Thermolysis of highly congested tri-tert-alkylmethanes. Rearrangement of a 3-noradamantylmethyl radical
Abstract
Activation energies for C–Ad fission in the thermolysis of di-1-adamantyl-tert-alkylmethanes and 1-adamantyl-di-1-bicyclo[2.2.2]octylmethane, AdR1R2CH, in toluene are best correlated with the strain energy difference (MMP2 force field) between the methane and the corresponding radical, R1R2C·H; difficulties were encountered in the application of MM3 to certain of these trialkylmethanes. Normally, the major thermolysis product is the di-tert-alkylmethane, R1R2CH2, but when a 3-noradamantyl group is present (1d) the initially formed radical ring opens to give 1,2′-biadamantyl in amounts which depend on the temperature and the solvent (normal or octadeuteriated).
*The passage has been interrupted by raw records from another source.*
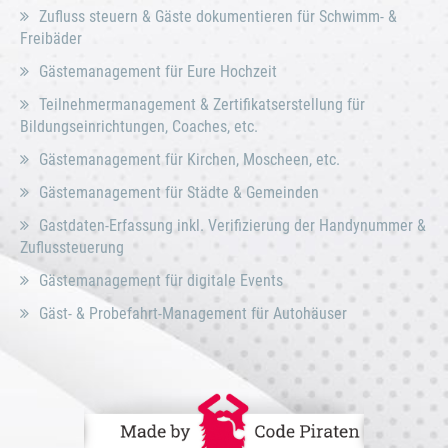
Zufluss steuern & Gäste dokumentieren für Schwimm- &
Freibäder
Gästemanagement für Eure Hochzeit
Teilnehmermanagement & Zertifikatserstellung für
Bildungseinrichtungen, Coaches, etc.
Gästemanagement für Kirchen, Moscheen, etc.
Gästemanagement für Städte & Gemeinden
Gastdaten-Erfassung inkl. Verifizierung der Handynummer &
Zuflussteuerung
Gästemanagement für digitale Events
Gäst- & Probefahrt-Management für Autohäuser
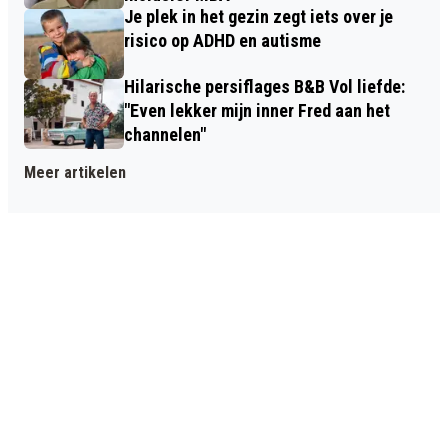
Je plek in het gezin zegt iets over je
risico op ADHD en autisme
Hilarische persiflages B&B Vol liefde:
"Even lekker mijn inner Fred aan het
channelen"
Meer artikelen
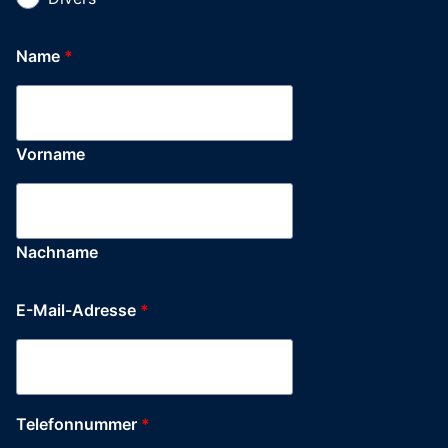
Name
*
Vorname
Nachname
E-Mail-Adresse
*
DSGVO-
Telefonnummer
*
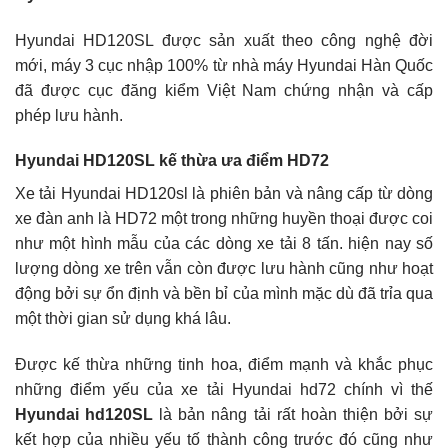
Hyundai HD120SL được sản xuất theo công nghệ đời
mới, máy 3 cục nhập 100% từ nhà máy Hyundai Hàn Quốc
đã được cục đăng kiểm Việt Nam chứng nhận và cấp
phép lưu hành.
Hyundai HD120SL kế thừa ưa điểm HD72
Xe tải Hyundai HD120sl là phiên bản và nâng cấp từ dòng
xe đàn anh là HD72 một trong những huyền thoại được coi
như một hình mẫu của các dòng
xe tải 8 tấn
. hiện nay số
lượng dòng xe trên vẫn còn được lưu hành cũng như hoạt
động bởi sự ổn định và bền bỉ của mình mặc dù đã trỉa qua
một thời gian sử dụng khá lâu.
Được kế thừa những tinh hoa, điểm mạnh và khắc phục
những điểm yếu của xe tải Hyundai hd72 chính vì thế
Hyundai hd120SL
là bản nâng tải rất hoàn thiện bởi sự
kết hợp của nhiều yếu tố thành công trước đó cũng như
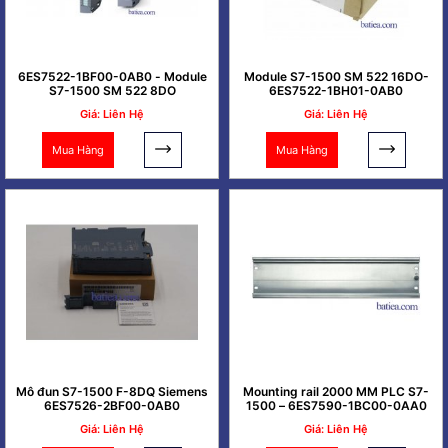
6ES7522-1BF00-0AB0 - Module
Module S7-1500 SM 522 16DO-
S7-1500 SM 522 8DO
6ES7522-1BH01-0AB0
Giá: Liên Hệ
Giá: Liên Hệ
Mua Hàng
Mua Hàng
Mô đun S7-1500 F-8DQ Siemens
Mounting rail 2000 MM PLC S7-
6ES7526-2BF00-0AB0
1500 – 6ES7590-1BC00-0AA0
Giá: Liên Hệ
Giá: Liên Hệ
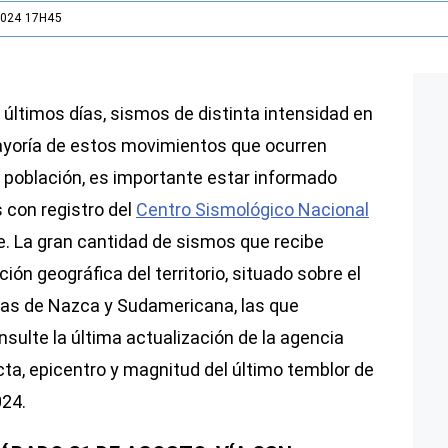
2024 17H45
 últimos días, sismos de distinta intensidad en
ayoría de estos movimientos que ocurren
a población, es importante estar informado
 con registro del
Centro Sismológico Nacional
le. La gran cantidad de sismos que recibe
ión geográfica del territorio, situado sobre el
icas de Nazca y Sudamericana, las que
ulte la última actualización de la agencia
cta, epicentro y magnitud del último temblor de
024.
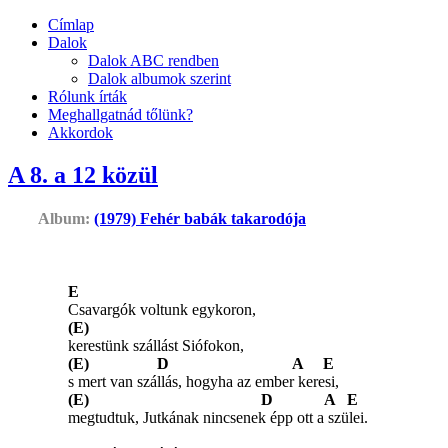
Címlap
Dalok
Dalok ABC rendben
Dalok albumok szerint
Rólunk írták
Meghallgatnád tőlünk?
Akkordok
A 8. a 12 közül
Album:
(1979) Fehér babák takarodója
E
Csavargók voltunk egykoron,
(E)
kerestünk szállást Siófokon,
(E) D A E
s mert van szállás, hogyha az ember keresi,
(E) D A E
megtudtuk, Jutkának nincsenek épp ott a szülei.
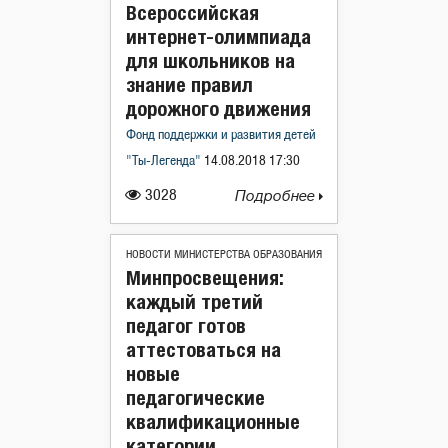
Всероссийская
интернет-олимпиада
для школьников на
знание правил
дорожного движения
Фонд поддержки и развития детей
"Ты-Легенда"
14.08.2018 17:30
3028
Подробнее
НОВОСТИ МИНИСТЕРСТВА ОБРАЗОВАНИЯ
Минпросвещения:
каждый третий
педагог готов
аттестоваться на
новые
педагогические
квалификационные
категории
This rearrangement is readily explained by MMP2 calculations. Since the crossproduct yield is low (less than 3%, even in deuteriated solvent at the highest temperature) the thermodynamic parameters for the hydrogen transfer and ring opening reactions of the 1adamantyl-3-noradamantylmethyl radical can be compared directly. Both the activation enthalpy and entropy are much greater for ring opening than for hydrogen abstraction from the solvent. Isotope effects on hydrogen abstraction are high and satisfy certain criteria for tunnelling, as do data on the analogous reaction of Ad2C·H. A more sophisticated treatment of the product composition for 1d thermolysis, using kinetic simulation, leads to essentially the same conclusions as the simpler treatment.